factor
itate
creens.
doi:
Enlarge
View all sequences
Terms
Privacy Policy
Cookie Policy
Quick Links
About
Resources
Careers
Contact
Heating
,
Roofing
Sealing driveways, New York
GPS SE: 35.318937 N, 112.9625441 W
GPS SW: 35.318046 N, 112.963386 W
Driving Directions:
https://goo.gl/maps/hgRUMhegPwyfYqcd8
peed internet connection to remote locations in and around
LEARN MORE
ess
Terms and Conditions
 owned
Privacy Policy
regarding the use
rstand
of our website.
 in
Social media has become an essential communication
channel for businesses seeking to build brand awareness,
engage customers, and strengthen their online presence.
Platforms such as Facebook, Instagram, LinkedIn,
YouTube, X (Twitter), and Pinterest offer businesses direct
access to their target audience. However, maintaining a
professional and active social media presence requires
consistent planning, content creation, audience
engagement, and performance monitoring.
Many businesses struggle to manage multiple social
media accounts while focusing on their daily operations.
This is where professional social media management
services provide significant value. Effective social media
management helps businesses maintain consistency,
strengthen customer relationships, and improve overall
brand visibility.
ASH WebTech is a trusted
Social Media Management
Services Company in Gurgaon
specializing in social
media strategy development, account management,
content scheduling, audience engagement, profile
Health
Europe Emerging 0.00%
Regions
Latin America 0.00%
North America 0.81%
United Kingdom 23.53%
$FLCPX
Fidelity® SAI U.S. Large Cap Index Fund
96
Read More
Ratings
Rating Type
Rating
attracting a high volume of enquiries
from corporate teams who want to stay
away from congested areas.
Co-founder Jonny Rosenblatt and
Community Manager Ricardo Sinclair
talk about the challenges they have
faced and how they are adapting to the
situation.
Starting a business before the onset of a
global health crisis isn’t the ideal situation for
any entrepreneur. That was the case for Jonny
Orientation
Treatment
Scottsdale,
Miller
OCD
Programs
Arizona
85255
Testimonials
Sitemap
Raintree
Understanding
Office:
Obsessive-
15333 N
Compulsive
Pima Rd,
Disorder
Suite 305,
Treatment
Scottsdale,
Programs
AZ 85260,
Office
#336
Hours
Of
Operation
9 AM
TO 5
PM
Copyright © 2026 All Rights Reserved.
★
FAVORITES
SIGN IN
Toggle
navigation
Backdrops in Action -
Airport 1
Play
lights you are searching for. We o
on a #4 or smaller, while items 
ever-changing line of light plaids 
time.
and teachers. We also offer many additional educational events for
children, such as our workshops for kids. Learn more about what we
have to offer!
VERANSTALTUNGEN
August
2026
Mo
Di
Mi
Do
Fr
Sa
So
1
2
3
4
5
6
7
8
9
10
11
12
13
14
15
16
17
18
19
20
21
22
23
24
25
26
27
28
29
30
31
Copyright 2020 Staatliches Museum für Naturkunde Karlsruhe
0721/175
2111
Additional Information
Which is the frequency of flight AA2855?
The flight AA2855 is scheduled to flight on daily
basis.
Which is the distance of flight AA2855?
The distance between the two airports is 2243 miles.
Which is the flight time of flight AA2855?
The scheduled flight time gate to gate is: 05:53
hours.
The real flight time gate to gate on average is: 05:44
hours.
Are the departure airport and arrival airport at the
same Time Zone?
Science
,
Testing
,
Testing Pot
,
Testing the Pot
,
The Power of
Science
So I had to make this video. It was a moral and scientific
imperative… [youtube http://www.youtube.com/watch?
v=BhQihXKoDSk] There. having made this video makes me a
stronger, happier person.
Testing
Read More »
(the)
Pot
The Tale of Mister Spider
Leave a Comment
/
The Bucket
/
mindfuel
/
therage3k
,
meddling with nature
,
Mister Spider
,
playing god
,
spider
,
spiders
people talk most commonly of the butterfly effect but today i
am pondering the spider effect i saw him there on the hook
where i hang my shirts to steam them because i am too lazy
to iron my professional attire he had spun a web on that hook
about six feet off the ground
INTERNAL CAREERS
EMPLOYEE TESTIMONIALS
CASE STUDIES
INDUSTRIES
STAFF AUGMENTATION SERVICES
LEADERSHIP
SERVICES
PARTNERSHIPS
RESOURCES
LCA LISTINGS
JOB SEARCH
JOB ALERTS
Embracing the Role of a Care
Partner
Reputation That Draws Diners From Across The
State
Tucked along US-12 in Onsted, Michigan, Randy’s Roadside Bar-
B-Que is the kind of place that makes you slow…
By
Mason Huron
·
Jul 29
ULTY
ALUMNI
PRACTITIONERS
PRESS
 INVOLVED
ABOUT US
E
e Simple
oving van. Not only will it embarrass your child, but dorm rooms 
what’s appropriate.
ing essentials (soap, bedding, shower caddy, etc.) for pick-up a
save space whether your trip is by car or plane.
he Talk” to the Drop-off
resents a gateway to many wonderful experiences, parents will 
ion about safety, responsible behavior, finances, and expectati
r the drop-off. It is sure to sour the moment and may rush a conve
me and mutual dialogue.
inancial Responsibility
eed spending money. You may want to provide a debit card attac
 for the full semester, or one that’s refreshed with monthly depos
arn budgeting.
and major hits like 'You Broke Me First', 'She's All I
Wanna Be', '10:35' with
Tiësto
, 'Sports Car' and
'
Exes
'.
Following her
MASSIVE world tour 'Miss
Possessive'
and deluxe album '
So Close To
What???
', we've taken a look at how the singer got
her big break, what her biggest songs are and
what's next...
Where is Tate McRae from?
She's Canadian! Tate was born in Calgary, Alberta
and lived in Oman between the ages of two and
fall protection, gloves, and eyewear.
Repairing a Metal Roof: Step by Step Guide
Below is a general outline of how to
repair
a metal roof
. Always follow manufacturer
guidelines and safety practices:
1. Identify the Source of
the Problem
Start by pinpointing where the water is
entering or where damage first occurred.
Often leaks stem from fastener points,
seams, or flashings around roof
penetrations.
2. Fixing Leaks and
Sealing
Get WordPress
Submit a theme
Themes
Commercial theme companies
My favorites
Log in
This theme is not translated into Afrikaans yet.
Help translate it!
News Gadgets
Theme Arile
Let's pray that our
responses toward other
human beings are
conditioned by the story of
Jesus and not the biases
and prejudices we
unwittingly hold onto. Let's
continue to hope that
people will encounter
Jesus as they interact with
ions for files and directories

★ ★ ★

Aim of the task: Each line above must be retyped exactly in the response.

Response below:
factor
itate
creens.
doi:
Enlarge
View all sequences
Terms
Privacy Policy
Cookie Policy
Quick Links
About
Resources
Careers
Contact
Heating
,
Roofing
Sealing driveways, New York
GPS SE: 35.318937 N, 112.9625441 W
GPS SW: 35.318046 N, 112.963386 W
Driving Directions:
https://goo.gl/maps/hgRUMhegPwyfYqcd8
peed internet connection to remote locations in and around
LEARN MORE
ess
Terms and Conditions
 owned
Privacy Policy
regarding the use
rstand
of our website.
 in
Social media has become an essential communication
channel for businesses seeking to build brand awareness,
engage customers, and strengthen their online presence.
Platforms such as Facebook, Instagram, LinkedIn,
YouTube, X (Twitter), and Pinterest offer businesses direct
access to their target audience. However, maintaining a
professional and active social media presence requires
consistent planning, content creation, audience
engagement, and performance monitoring.
Many businesses struggle to manage multiple social
media accounts while focusing on their daily operations.
This is where professional social media management
services provide significant value. Effective social media
management helps businesses maintain consistency,
strengthen customer relationships, and improve overall
brand visibility.
ASH WebTech is a trusted
Social Media Management
Services Company in Gurgaon
specializing in social
media strategy development, account management,
content scheduling, audience engagement, profile
Health
Europe Emerging 0.00%
Regions
Latin America 0.00%
North America 0.81%
United Kingdom 23.53%
$FLCPX
Fidelity® SAI U.S. Large Cap Index Fund
96
Read More
Ratings
Rating Type
Rating
attracting a high volume of enquiries
from corporate teams who want to stay
away from congested areas.
Co-founder Jonny Rosenblatt and
Community Manager Ricardo Sinclair
talk about the challenges they have
faced and how they are adapting to the
situation.
Starting a business before the onset of a
global health crisis isn’t the ideal situation for
any entrepreneur. That was the case for Jonny
Orientation
Treatment
Scottsdale,
Miller
OCD
Programs
Arizona
85255
Testimonials
Sitemap
Raintree
Understanding
Office:
Obsessive-
15333 N
Compulsive
Pima Rd,
Disorder
Suite 305,
Treatment
Scottsdale,
Programs
AZ 85260,
Office
#336
Hours
Of
Operation
9 AM
TO 5
PM
Copyright © 2026 All Rights Reserved.
★
FAVORITES
SIGN IN
Toggle
navigation
Backdrops in Action -
Airport 1
Play
lights you are searching for. We o
on a #4 or smaller, while items 
ever-changing line of light plaids 
time.
and teachers. We also offer many additional educational events for
children, such as our workshops for kids. Learn more about what we
have to offer!
VERANSTALTUNGEN
August
2026
Mo
Di
Mi
Do
Fr
Sa
So
1
2
3
4
5
6
7
8
9
10
11
12
13
14
15
16
17
18
19
20
21
22
23
24
25
26
27
28
29
30
31
Copyright 2020 Staatliches Museum für Naturkunde Karlsruhe
0721/175
2111
Additional Information
Which is the frequency of flight AA2855?
The flight AA2855 is scheduled to flight on daily
basis.
Which is the distance of flight AA2855?
The distance between the two airports is 2243 miles.
Which is the flight time of flight AA2855?
The scheduled flight time gate to gate is: 05:53
hours.
The real flight time gate to gate on average is: 05:44
hours.
Are the departure airport and arrival airport at the
same Time Zone?
Science
,
Testing
,
Testing Pot
,
Testing the Pot
,
The Power of
Science
So I had to make this video. It was a moral and scientific
imperative… [youtube http://www.youtube.com/watch?
v=BhQihXKoDSk] There. having made this video makes me a
stronger, happier person.
Testing
Read More »
(the)
Pot
The Tale of Mister Spider
Leave a Comment
/
The Bucket
/
mindfuel
/
therage3k
,
meddling with nature
,
Mister Spider
,
playing god
,
spider
,
spiders
people talk most commonly of the butterfly effect but today i
am pondering the spider effect i saw him there on the hook
where i hang my shirts to steam them because i am too lazy
to iron my professional attire he had spun a web on that hook
about six feet off the ground
INTERNAL CAREERS
EMPLOYEE TESTIMONIALS
CASE STUDIES
INDUSTRIES
STAFF AUGMENTATION SERVICES
LEADERSHIP
SERVICES
PARTNERSHIPS
RESOURCES
LCA LISTINGS
JOB SEARCH
JOB ALERTS
Embracing the Role of a Care
Partner
Reputation That Draws Diners From Across The
State
Tucked along US-12 in Onsted, Michigan, Randy’s Roadside Bar-
B-Que is the kind of place that makes you slow…
By
Mason Huron
·
Jul 29
ULTY
ALUMNI
PRACTITIONERS
PRESS
 INVOLVED
ABOUT US
E
e Simple
oving van. Not only will it embarrass your child, but dorm rooms 
what’s appropriate.
ing essentials (soap, bedding, shower caddy, etc.) for pick-up a
save space whether your trip is by car or plane.
he Talk” to the Drop-off
resents a gateway to many wonderful experiences, parents will 
ion about safety, responsible behavior, finances, and expectati
r the drop-off. It is sure to sour the moment and may rush a conve
me and mutual dialogue.
inancial Responsibility
eed spending money. You may want to provide a debit card attac
 for the full semester, or one that’s refreshed with monthly depos
arn budgeting.
and major hits like 'You Broke Me First', 'She's All I
Wanna Be', '10:35' with
Tiësto
, 'Sports Car' and
'
Exes
'.
Following her
MASSIVE world tour 'Miss
Possessive'
and deluxe album '
So Close To
What???
', we've taken a look at how the singer got
her big break, what her biggest songs are and
what's next...
Where is Tate McRae from?
She's Canadian! Tate was born in Calgary, Alberta
and lived in Oman between the ages of two and
fall protection, gloves, and eyewear.
Repairing a Metal Roof: Step by Step Guide
Below is a general outline of how to
repair
a metal roof
. Always follow manufacturer
guidelines and safety practices:
1. Identify the Source of
the Problem
Start by pinpointing where the water is
entering or where damage first occurred.
Often leaks stem from fastener points,
seams, or flashings around roof
penetrations.
2. Fixing Leaks and
Sealing
Get WordPress
Submit a theme
Themes
Commercial theme companies
My favorites
Log in
This theme is not translated into Afrikaans yet.
Help translate it!
News Gadgets
Theme Arile
Let's pray that our
responses toward other
human beings are
conditioned by the story of
Jesus and not the biases
and prejudices we
unwittingly hold onto. Let's
continue to hope that
people will encounter
Jesus as they interact with
ions for files and directories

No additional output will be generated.